If by "dissipates" you mean a nuclear explosion of unparalleled proportion, then yes there would be an explosion, instead of collapsing inward towards the reactor.
Mini blackholes have a limit to what they can eat.theory is matter is fed into said blackhole and converts into rotational energy.the gravity plaiting then blead that energy ie harvesting it into a energy wave which is used for warp narcelles and energy output.This explains limits to the warbird spead and energy output.A breach or the singualarity takes matter in to fast will result in a unblaced rotation spin witch will tear the the ship apart by conerting it into erergy or a very big bang.This in star trek will look like a ship sucked into a point which flashes into a plasma ball of energy (booom big booooooooooom) or the ship twisted lug a wet rung cloth before said bang(boooooooom).

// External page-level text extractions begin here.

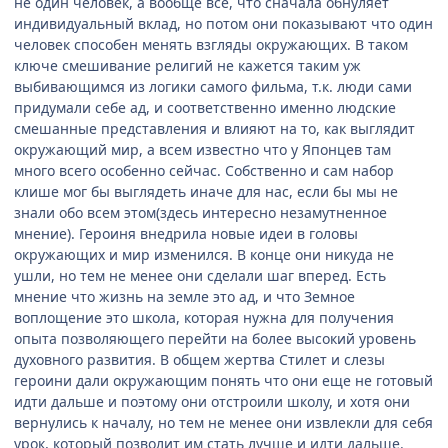
не один человек, а вообще все, что сначала обнуляет
индивидуальный вклад, но потом они показывают что один
человек способен менять взгляды окружающих. В таком
ключе смешивание религий не кажется таким уж
выбивающимся из логики самого фильма, т.к. люди сами
придумали себе ад, и соответственно именно людские
смешанные представления и влияют на то, как выглядит
окружающий мир, а всем известно что у Японцев там
много всего особенно сейчас. Собственно и сам набор
клише мог бы выглядеть иначе для нас, если бы мы не
знали обо всем этом(здесь интересно незамутненное
мнение). Героиня внедрила новые идеи в головы
окружающих и мир изменился. В конце они никуда не
ушли, но тем не менее они сделали шаг вперед. Есть
мнение что жизнь на земле это ад, и что Земное
воплощение это школа, которая нужна для получения
опыта позволяющего перейти на более высокий уровень
духовного развития. В общем жертва Стилет и слезы
героини дали окружающим понять что они еще не готовый
идти дальше и поэтому они отстроили школу, и хотя они
вернулись к началу, но тем не менее они извлекли для себя
урок, который позволит им стать лучше и идти дальше.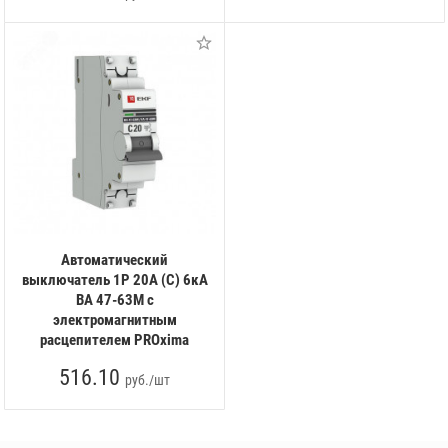
Автоматический
выключатель 1P 20А (C) 6кА
ВА 47-63M c
электромагнитным
расцепителем PROxima
516.10
руб./шт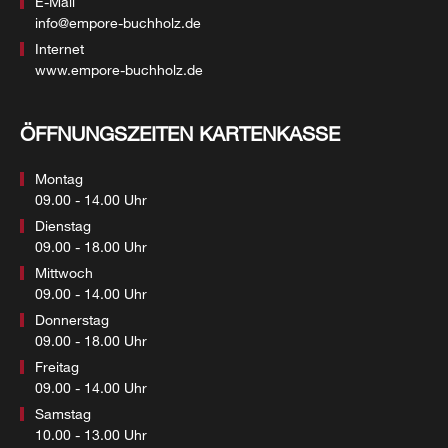
E-Mail
info@empore-buchholz.de
Internet
www.empore-buchholz.de
ÖFFNUNGSZEITEN KARTENKASSE
Montag
09.00 - 14.00 Uhr
Dienstag
09.00 - 18.00 Uhr
Mittwoch
09.00 - 14.00 Uhr
Donnerstag
09.00 - 18.00 Uhr
Freitag
09.00 - 14.00 Uhr
Samstag
10.00 - 13.00 Uhr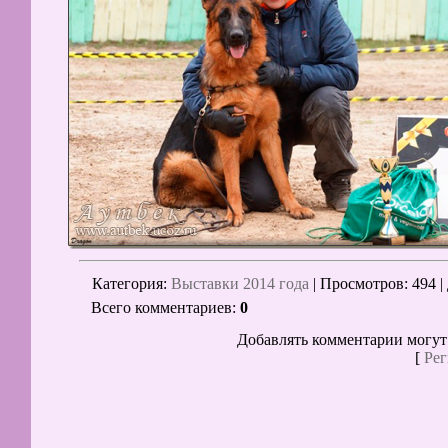
Категория
:
Выставки 2014 года
|
Просмотров
: 494 |
Всего комментариев
:
0
Добавлять комментарии могут
[
Рег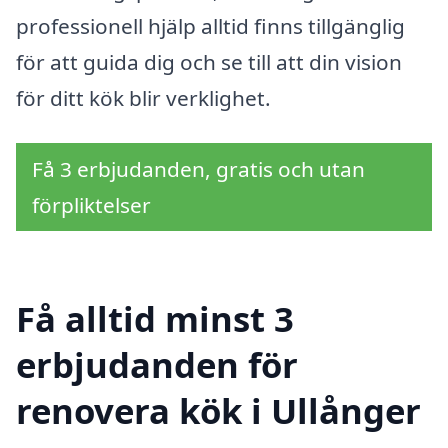
professionell hjälp alltid finns tillgänglig
för att guida dig och se till att din vision
för ditt kök blir verklighet.
Få 3 erbjudanden, gratis och utan
förpliktelser
Få alltid minst 3
erbjudanden för
renovera kök i Ullånger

But we saw in Voyager a contained micro black hole pull into itself an entire space array and three vessels so I don't believe size of the singularity is a factor (in Star Trek anyway). I'm sure Chakotay says the singularity inside the Hirogen array is only a few centimetres across.
@@paulgrattan3885 that's because star trek does and always has had an abusive relationship with science. it says it loves science, gets science all liquored up while showering it with compliments. Then when science is unable to think clearly or act in self defense Star trek shoves it into the back of its windowless van and spends the rest of the night thinking up creative and perverse ways of violating science.

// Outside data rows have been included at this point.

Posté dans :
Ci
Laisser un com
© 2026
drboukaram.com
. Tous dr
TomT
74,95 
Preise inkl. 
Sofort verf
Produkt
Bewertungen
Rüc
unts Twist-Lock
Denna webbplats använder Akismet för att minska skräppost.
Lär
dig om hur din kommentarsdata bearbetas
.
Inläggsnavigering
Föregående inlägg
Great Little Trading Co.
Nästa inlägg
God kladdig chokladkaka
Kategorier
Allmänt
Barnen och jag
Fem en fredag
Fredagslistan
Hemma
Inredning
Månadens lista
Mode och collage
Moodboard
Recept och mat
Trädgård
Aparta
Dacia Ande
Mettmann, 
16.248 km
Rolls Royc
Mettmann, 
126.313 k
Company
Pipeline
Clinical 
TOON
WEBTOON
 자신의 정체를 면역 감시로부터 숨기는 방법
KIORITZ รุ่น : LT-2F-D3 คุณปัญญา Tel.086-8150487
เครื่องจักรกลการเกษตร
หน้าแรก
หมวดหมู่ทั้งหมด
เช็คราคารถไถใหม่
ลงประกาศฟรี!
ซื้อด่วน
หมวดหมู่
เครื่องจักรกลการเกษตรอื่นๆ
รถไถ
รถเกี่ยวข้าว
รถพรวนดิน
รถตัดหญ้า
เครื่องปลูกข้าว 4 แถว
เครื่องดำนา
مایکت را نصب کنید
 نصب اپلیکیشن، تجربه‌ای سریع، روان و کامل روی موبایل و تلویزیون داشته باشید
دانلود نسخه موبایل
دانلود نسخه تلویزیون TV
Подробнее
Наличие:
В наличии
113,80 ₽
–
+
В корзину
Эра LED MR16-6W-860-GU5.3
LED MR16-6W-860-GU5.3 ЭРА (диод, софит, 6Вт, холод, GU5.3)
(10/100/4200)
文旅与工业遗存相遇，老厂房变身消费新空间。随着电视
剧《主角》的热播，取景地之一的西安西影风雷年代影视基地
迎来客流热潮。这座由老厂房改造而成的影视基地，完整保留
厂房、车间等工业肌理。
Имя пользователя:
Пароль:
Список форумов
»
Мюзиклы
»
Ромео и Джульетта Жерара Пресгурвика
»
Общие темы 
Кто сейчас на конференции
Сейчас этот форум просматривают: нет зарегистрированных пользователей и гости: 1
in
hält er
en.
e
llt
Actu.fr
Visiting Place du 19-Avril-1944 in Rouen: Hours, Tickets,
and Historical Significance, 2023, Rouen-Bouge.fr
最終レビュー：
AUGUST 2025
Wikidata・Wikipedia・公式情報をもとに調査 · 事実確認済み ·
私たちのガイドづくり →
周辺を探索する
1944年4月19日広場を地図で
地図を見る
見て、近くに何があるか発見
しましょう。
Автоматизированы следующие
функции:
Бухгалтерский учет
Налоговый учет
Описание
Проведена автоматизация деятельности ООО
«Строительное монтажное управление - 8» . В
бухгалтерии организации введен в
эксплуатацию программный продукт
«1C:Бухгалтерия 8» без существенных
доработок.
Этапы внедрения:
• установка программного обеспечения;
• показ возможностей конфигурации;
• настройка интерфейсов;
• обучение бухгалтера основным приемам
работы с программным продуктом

I get a feeling the singularities are much smaller than 1cm, but not so small to instantly evaporate. A few thoughts though. Star trek online portrays Rom ships as simply being crushed by there own black hole. Not sure thatd actually happen, given the singularity itself explodes. More likely it'd explode halfway during the ships collapse. Not sure why the romulans wouldnt make a black home that evaporated faster.
For anybody interested in the actual physics background behind this idea, google "Kugelblitz drive". And it does not implode if containment fails. I don't think the Star Trek authors really understood how it would work or what the limitations are. The smaller the black hole of the Kugelblitz drive, the more energy it will lose as Hawking radiation. Imagine a very small star that gets brighter exponentially and explodes quite violently before it vanishes completely. And this would not happen "if containment fails" but if you don't feed it enough. It's a kind of black hole that doesn't "suck in" matter. The challenge would actually be to get enough matter per time into the micro black hole to keep it stable and generate energy. Then there is the inertia of the mass of the black hole you need to overcome but I guess you can "magic" that problem away with "inertial dampeners". I'll stop now before I get a headache... =)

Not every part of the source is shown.